A bill that would give Oregon employers a significant break on their unemployment insurance taxes advanced out of a House committee on a 7-0 bipartisan vote. That signals the bill, which would save employers $100 million in taxes this year and a projected $2.4 billion over the coming decade, could glide through an otherwise contentious legislative session.
New Mexico will join about 15 other states in requiring paid sick leave for workers, starting July 2022. The measure was signed into law by Democratic Gov. Michelle Lujan Grisham.
COVID-19 hospitalizations, new daily cases and the percentage of people testing positive have all trended upward in Delaware over the past month.

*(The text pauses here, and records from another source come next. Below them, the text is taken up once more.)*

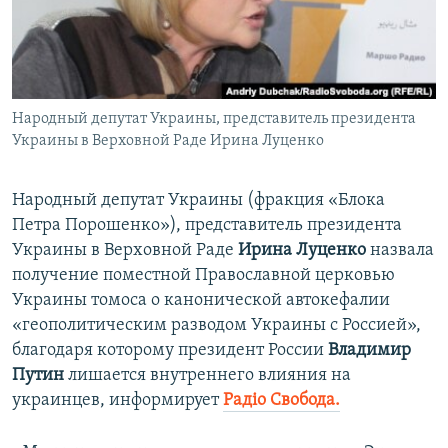
ПРИСОЕДИНЯЙТЕСЬ!
ПОБЕДИТЕЛЕЙ НЕ СУДЯТ?
КРЫМ.НЕПОКОРЕННЫЙ
ELIFBE
Народный депутат Украины, представитель президента
УКРАИНСКАЯ ПРОБЛЕМА КРЫМА
Украины в Верховной Раде Ирина Луценко
Все сайты RFE/RL
Народный депутат Украины (фракция «Блока
Петра Порошенко»), представитель президента
Украины в Верховной Раде
Ирина Луценко
назвала
получение поместной Православной церковью
Украины томоса о канонической автокефалии
«геополитическим разводом Украины с Россией»,
благодаря которому президент России
Владимир
Путин
лишается внутреннего влияния на
украинцев, информирует
Радiо Свобода.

Legislation that its sponsor has called "a class-protection bill" cleared the Arkansas Senate, after a competing hate crimes bill failed to clear the Senate Judiciary Committee. The new measure differs from previously proposed hate crimes bills in that it does not list specific protected classes—such as race, sex, gender identity and sexual orientation—but rather gives broad sets of characteristics that could define a protected group.
When the Hawaii legislature’s session kicked off in January, members of the state’s transgender community and their advocates had high hopes for proposals that would make it easier for medical procedures related to gender transition to get covered by health insurance. But as the legislative session winds down, it’s looking increasingly unlikely that those measures will pass.

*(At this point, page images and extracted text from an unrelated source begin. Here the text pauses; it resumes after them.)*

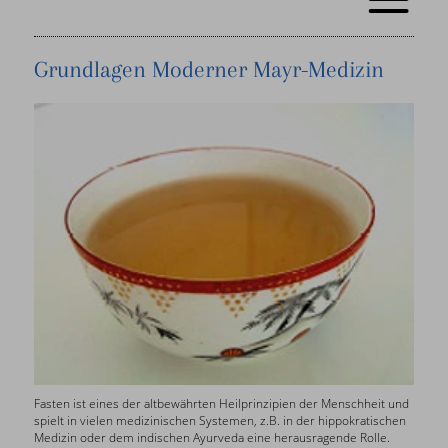
Grundlagen Moderner Mayr-Medizin
Fasten ist eines der altbewährten Heilprinzipien der Menschheit und
spielt in vielen medizinischen Systemen, z.B. in der hippokratischen
Medizin oder dem indischen Ayurveda eine herausragende Rolle.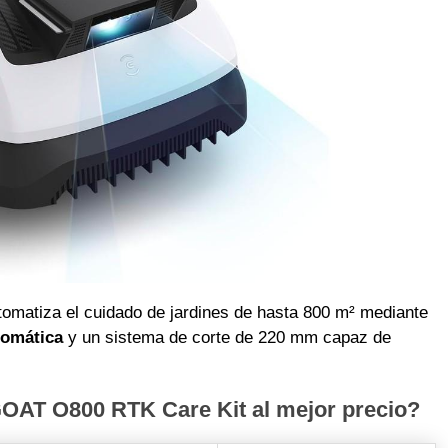
atiza el cuidado de jardines de hasta 800 m² mediante
tomática
y un sistema de corte de 220 mm capaz de
T O800 RTK Care Kit al mejor precio?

Wyoming lawmakers raised the possibility of resuming a conversation that has been churning in the minds of many western lawmakers for a half-century: the feasibility of Wyoming taking over a large share of the more than 30 million acres of federal lands within its borders.
Maryland will have 78,000 fewer than expected doses of Johnson & Johnson’s COVID-19 vaccine next week, according to the Maryland Department of Health. The announcement follows a grave error made at an East Baltimore facility tasked with producing Johnson & Johnson’s and other COVID-19 vaccines, resulting in millions of doses going to waste.
The Mississippi Public Service Commission has awarded $268 million to local electric cooperatives across the state to hook up more than 102,000 homes and businesses to broadband internet. Mississippi’s expansion of internet services, fueled by $570 million in federal money—with more on the way—promises to be as life-altering for rural Mississippi as electricity was in the 1930s.
Transgender women and girls in West Virginia would be banned from competing in women’s and girls sports in middle and high schools and colleges under a bill that narrowly won state Senate approval.
The Indiana Senate approved a bill that would designate religious activities as essential services and prohibit any restrictions on them during a declared emergency. The measure, which now heads to Republican Gov. Eric Holcomb, also bars state and local orders from being more restrictive on churches than on other organizations considered essential.
The leader of the Oklahoma Senate does not support legislation that would phase out the state’s corporate income tax over the next five years. Senate Pro Tempore Greg Treat, a Republican, said there is not widespread support in the Oklahoma state Senate for the proposal from House Speaker Charles McCall, meaning the hotly debated tax cut legislation is unlikely to succeed this year.